Sheriff Louis Ackal trial

Iberia Parish Sheriff Louis Ackal smiles as he leaves the US District Court in Shreveport, La after he was found not guilty on all of the four counts he was being charged on.

The Iberia Parish Sheriff's Office faces two new lawsuits in the fallout from a federal investigation of excessive force and cover-ups that netted guilty pleas from 10 deputies.

The two federal lawsuits, filed last week, both name deputies who pleaded guilty in the investigation, including two accused of beating a man who had allegedly injured a relative of Sheriff Louis Ackal.

Ackal, who was indicted in the investigation but acquitted at trial last year, has denied wrongdoing. His office declined comment Monday on the two lawsuits.

In the first, Ray Trosclair alleges former deputies David Hines and Byron Lassalle tracked him down, handcuffed and beat him at the behest of Ackal, who believed Trosclair had assaulted one of his elderly relatives in 2014.

In a later encounter, Gerald Savoy, Ackal's former chief of staff, pushed Trosclair's face against the wall and twisted his shoulder out of place, according to the lawsuit.

Hines, Lassalle and Savoy have pleaded guilty in federal investigation, and the Trosclair incident was among many instances of abuse detailed in the case.

Prosecutors alleged Ackal directed the beating and later confronted Trosclair, yelling, "You want to (expletive deleted) with my family?"

Trosclair lived with the relative, identified as Ronnie Ackal, and says in the lawsuit that the man was injured during a fall while walking his dog.

In the second lawsuit, Diane Carlson is seeking damages for allegedly being roughed up for no reason by Lassalle while he and then-deputy Jason Comeaux, who also pleaded guilty in the federal investigation, were searching her home in 2011 while looking for her niece.

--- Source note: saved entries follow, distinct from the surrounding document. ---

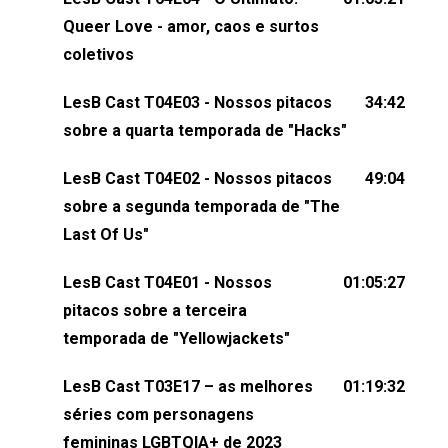
claro, tudo o que esse reality nos fez pensar (e rir)
Queer Love - amor, caos e surtos
sobre amor sáfico!Você também pode participar
coletivos
dessa conversa mandando sugestões de pauta,
LesB Cast T04E03 - Nossos pitacos
34:42
comentários, perguntas ou qualquer outra coisa,
sobre a quarta temporada de "Hacks"
nos envie uma mensagem pelas redes sociais ou
um e-mail para podcast@lesbout.com.br. E não
LesB Cast T04E02 - Nossos pitacos
49:04
esqueça de visitar nosso site e também redes
sobre a segunda temporada de "The
sociais:Twitter: ⁠⁠⁠⁠@lesbout_br⁠⁠⁠⁠ Instagram: ⁠⁠⁠⁠@lesbout_br⁠⁠⁠⁠ TikTo
Last Of Us"
do LesB Cast:Apresentação de Karolen Passos
(⁠⁠⁠⁠⁠⁠@KarolenPassos⁠⁠⁠⁠⁠⁠)Participação de Bruna Fentanes
LesB Cast T04E01 - Nossos
01:05:27
(⁠⁠⁠⁠@brunarfentanes⁠⁠⁠⁠) e Pollyelly FlorêncioEdição de
pitacos sobre a terceira
Naiady Machado
temporada de "Yellowjackets"
LesB Cast T03E17 – as melhores
01:19:32
séries com personagens
femininas LGBTQIA+ de 2023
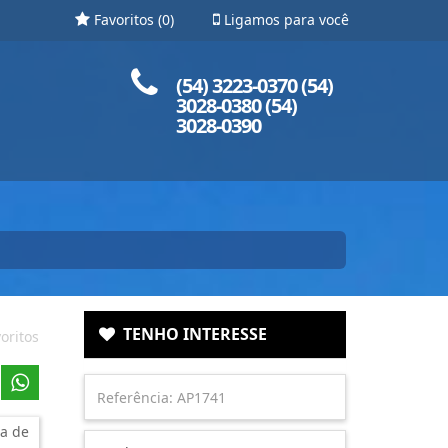
Favoritos (
0
)
Ligamos para você
Ligue para nós!
(54) 3223-0370 (54)
3028-0380 (54)
3028-0390
TENHO INTERESSE
oritos
a de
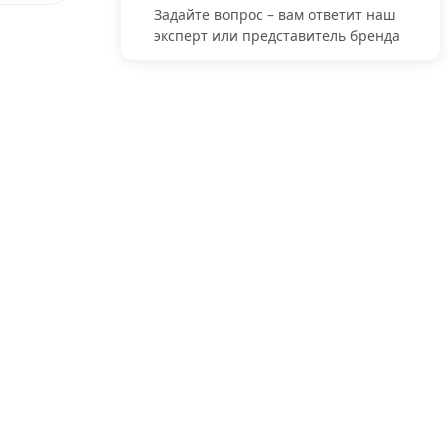
Задайте вопрос – вам ответит наш
эксперт или представитель бренда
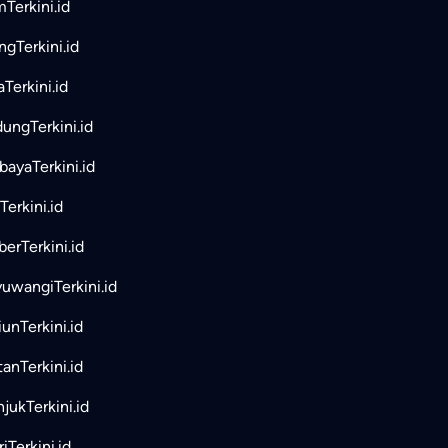
mTerkini.id
ngTerkini.id
aTerkini.id
ungTerkini.id
bayaTerkini.id
Terkini.id
erTerkini.id
uwangiTerkini.id
unTerkini.id
tanTerkini.id
jukTerkini.id
iTerkini.id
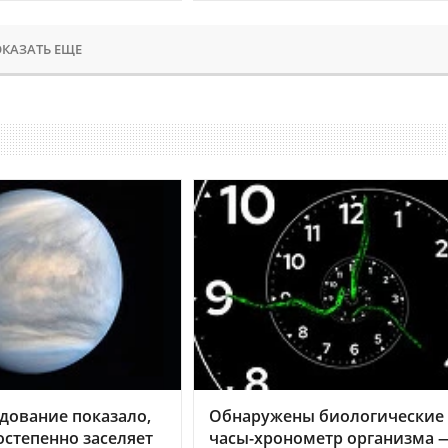
КАЗАТЬ ЕЩЕ
дование показало,
Обнаружены биологические
остепенно заселяет
часы-хронометр организма 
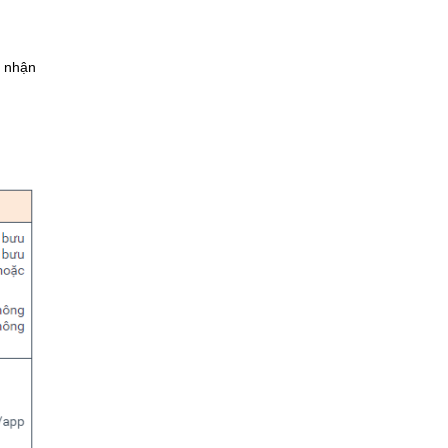
ể nhận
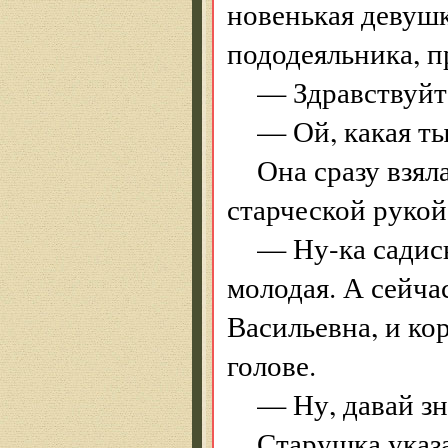
новенькая девуш
пододеяльника, 
— Здравствуйт
— Ой, какая ты
Она сразу взял
старческой рукой
— Ну-ка садис
молодая. А сейча
Васильевна, и ко
голове.
— Ну, давай зн
Старушка указа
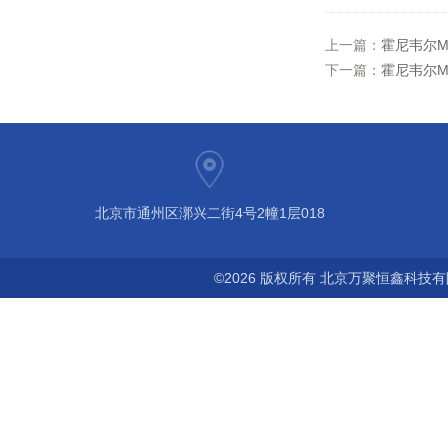
上一篇：
霍尼韦尔Mi
下一篇：
霍尼韦尔M
北京市通州区漷兴二街4号2幢1层018
©2026 版权所有 北京万聚恒鑫科技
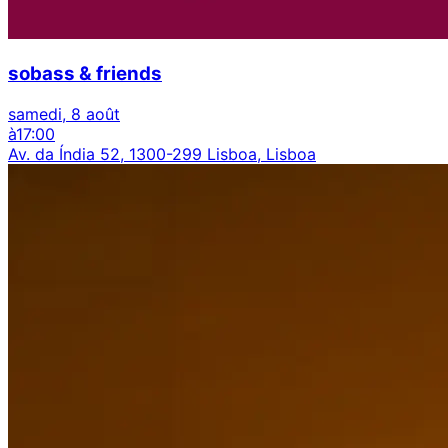
sobass & friends
samedi, 8 août
à
17:00
Av. da Índia 52, 1300-299 Lisboa, Lisboa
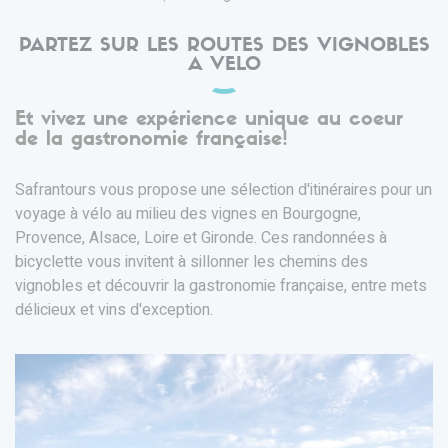
PARTEZ SUR LES ROUTES DES VIGNOBLES
A VELO
Et vivez une expérience unique au coeur
de la gastronomie française!
Safrantours vous propose une sélection d'itinéraires pour un
voyage à vélo au milieu des vignes en Bourgogne,
Provence, Alsace, Loire et Gironde. Ces randonnées à
bicyclette vous invitent à sillonner les chemins des
vignobles et découvrir la gastronomie française, entre mets
délicieux et vins d'exception.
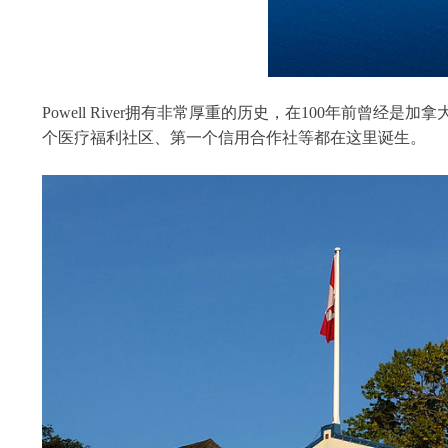
Powell River拥有非常厚重的历史，在100年前
个医疗福利社区、第一个信用合作社等都在这里诞生。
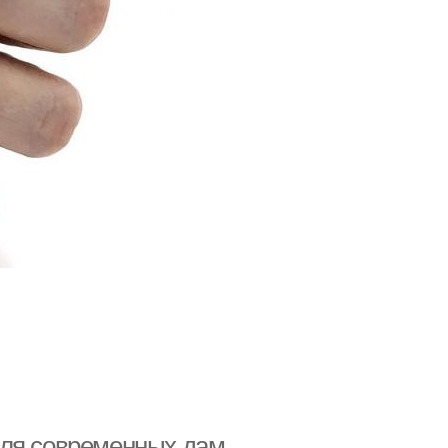
для современных дам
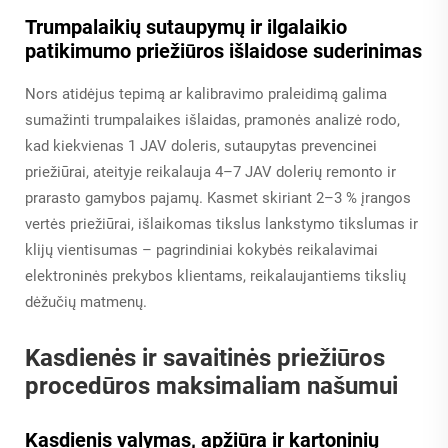
Trumpalaikių sutaupymų ir ilgalaikio
patikimumo priežiūros išlaidose suderinimas
Nors atidėjus tepimą ar kalibravimo praleidimą galima
sumažinti trumpalaikes išlaidas, pramonės analizė rodo,
kad kiekvienas 1 JAV doleris, sutaupytas prevencinei
priežiūrai, ateityje reikalauja 4–7 JAV dolerių remonto ir
prarasto gamybos pajamų. Kasmet skiriant 2–3 % įrangos
vertės priežiūrai, išlaikomas tikslus lankstymo tikslumas ir
klijų vientisumas – pagrindiniai kokybės reikalavimai
elektroninės prekybos klientams, reikalaujantiems tikslių
dėžučių matmenų.
Kasdienės ir savaitinės priežiūros
procedūros maksimaliam našumui
Kasdienis valymas, apžiūra ir kartoninių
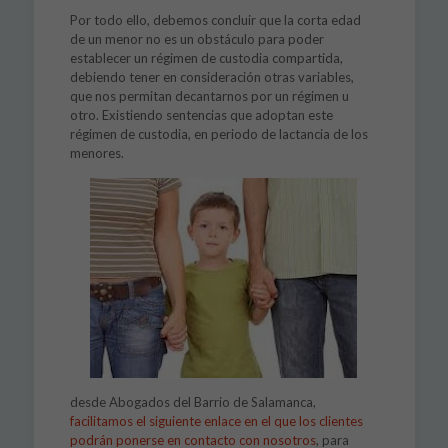
Por todo ello, debemos concluir que la corta edad
de un menor no es un obstáculo para poder
establecer un régimen de custodia compartida,
debiendo tener en consideración otras variables,
que nos permitan decantarnos por un régimen u
otro. Existiendo sentencias que adoptan este
régimen de custodia, en periodo de lactancia de los
menores.
desde Abogados del Barrio de Salamanca,
facilitamos el siguiente enlace en el que los clientes
podrán ponerse en contacto con nosotros
, para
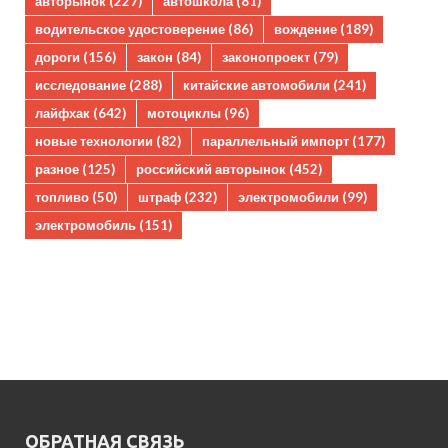
авторынок
(227)
автошкола
(81)
водительское удостоверение
(86)
вождение
(189)
дороги
(156)
закон
(84)
законопроект
(79)
исследование
(288)
китайские автомобили
(241)
лайфхак
(642)
мотоциклы
(96)
новые технологии
(82)
параллельный импорт
(177)
разное
(125)
российский авторынок
(452)
топливо
(50)
штраф
(232)
электромобили
(99)
электромобиль
(151)
ОБРАТНАЯ СВЯЗЬ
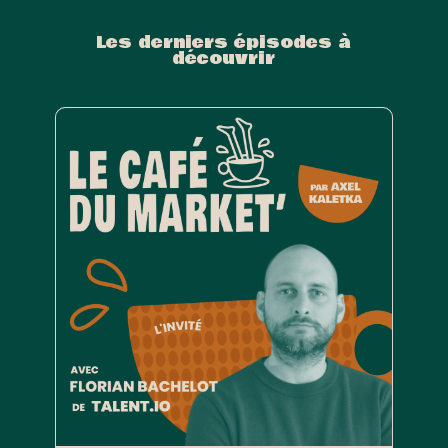
Les derniers épisodes à
découvrir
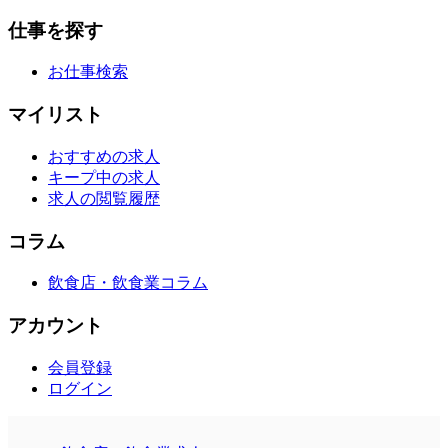
仕事を探す
お仕事検索
マイリスト
おすすめの求人
キープ中の求人
求人の閲覧履歴
コラム
飲食店・飲食業コラム
アカウント
会員登録
ログイン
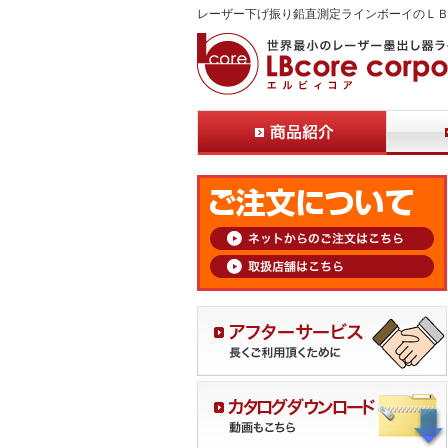
レーザー下げ振り鉛直測定ラインボーイのＬ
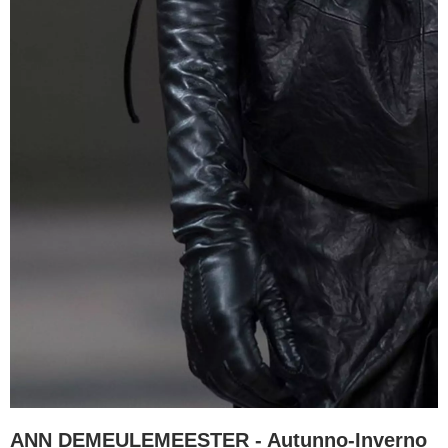
ANN DEMEULEMEESTER - Autunno-Inverno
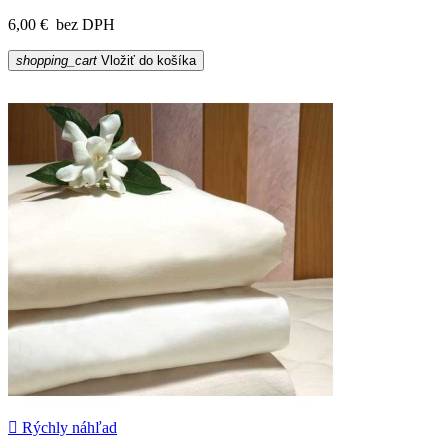
6,00 €
bez DPH
shopping_cart
Vložiť do košíka

Rýchly náhľad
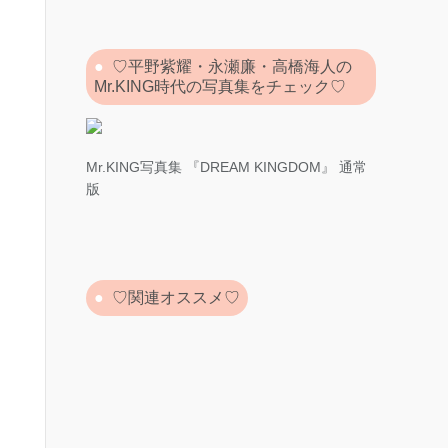
♡平野紫耀・永瀬廉・高橋海人の
Mr.KING時代の写真集をチェック♡
Mr.KING写真集 『DREAM KINGDOM』 通常
版
♡関連オススメ♡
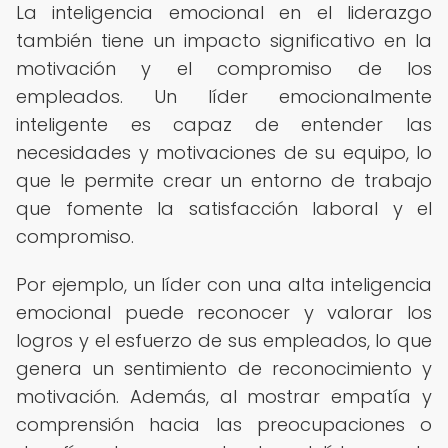
La inteligencia emocional en el liderazgo
también tiene un impacto significativo en la
motivación y el compromiso de los
empleados. Un líder emocionalmente
inteligente es capaz de entender las
necesidades y motivaciones de su equipo, lo
que le permite crear un entorno de trabajo
que fomente la satisfacción laboral y el
compromiso.
Por ejemplo, un líder con una alta inteligencia
emocional puede reconocer y valorar los
logros y el esfuerzo de sus empleados, lo que
genera un sentimiento de reconocimiento y
motivación. Además, al mostrar empatía y
comprensión hacia las preocupaciones o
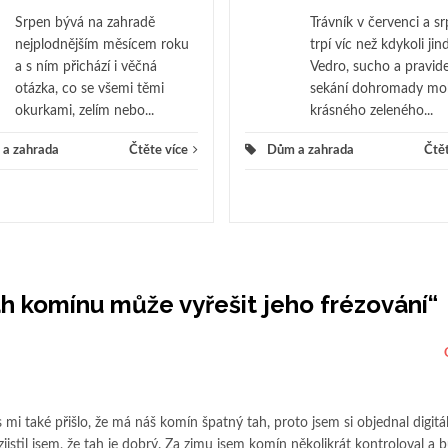
Srpen bývá na zahradě
Trávník v červenci a s
nejplodnějším měsícem roku
trpí víc než kdykoli jin
a s ním přichází i věčná
Vedro, sucho a pravid
otázka, co se všemi těmi
sekání dohromady mo
okurkami, zelím nebo...
krásného zeleného...
a zahrada
Čtěte více
Dům a zahrada
Čtět
h komínu může vyřešit jeho frézování
“
i také přišlo, že má náš komín špatný tah, proto jsem si objednal digitál
istil jsem, že tah je dobrý. Za zimu jsem komín několikrát kontroloval a b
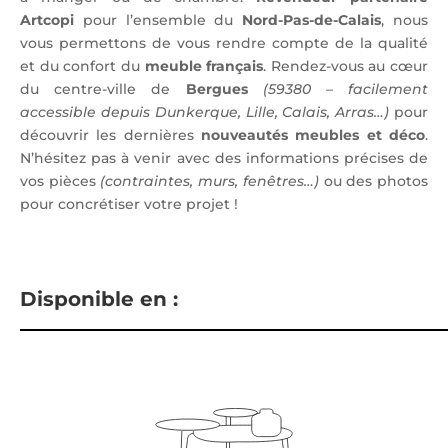
Artcopi
pour l’ensemble du
Nord-Pas-de-Calais
, nous
vous permettons de vous rendre compte de la qualité
et du confort du
meuble français
. Rendez-vous au cœur
du centre-ville de
Bergues
(59380 – facilement
accessible depuis Dunkerque, Lille, Calais, Arras…)
pour
découvrir les dernières
nouveautés meubles et déco
.
N’hésitez pas à venir avec des informations précises de
vos pièces
(contraintes, murs, fenêtres…)
ou des photos
pour concrétiser votre projet !
Disponible en :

Carlson was later booked on a charge of battery of a police officer.

Carlson had filed an earlier lawsuit over the incident but settled the case in 2013 for $10,000.

Carlson says in the new lawsuit the settlement should be thrown out and the case revived because Lassalle and Comeaux lied about the 2011 incident.

"Without their false testimony, plaintiffs aver that they would not have agreed to such a nominal settlement considering the gravity of their allegations," the lawsuit states.

Both deputies were accused in the federal civil rights investigation of giving false and misleading depositions in the case of an inmate who had sued over abuse at the Iberia Parish jail.

The Trosclair and Carlson lawsuits face a potential hurdle over prescription, the legal time limit for pursuing litigation. It's generally one year after an incident occurs, but both plaintiffs argue the limit should be extended because information calling into question the truthfulness of the deputies arose only last year, when they pleaded guilty to the federal charges.

The lawsuits come a week after seven of the 10 deputies charged in the federal investigation were sentenced, receiving prison terms ranging from six months to more than 4 years behind bars. Most were accused of participating in inmate beatings at the Iberia Parish jail or roughing up suspects on the street.

Lassalle received four-and-half years in prison.

Hines and Comeaux each received 40 months in prison.

Savoy has yet to be sentenced. He is a possible witness in the pending trial of an 11th deputy who has not pleaded guilty, Mark Frederick.

Ackal, who was elected to a third term in 2015, denied any wrongdoing in the case, saying a group of rogue deputies operated beyond his control and lied to supervisors to cover up their tracks.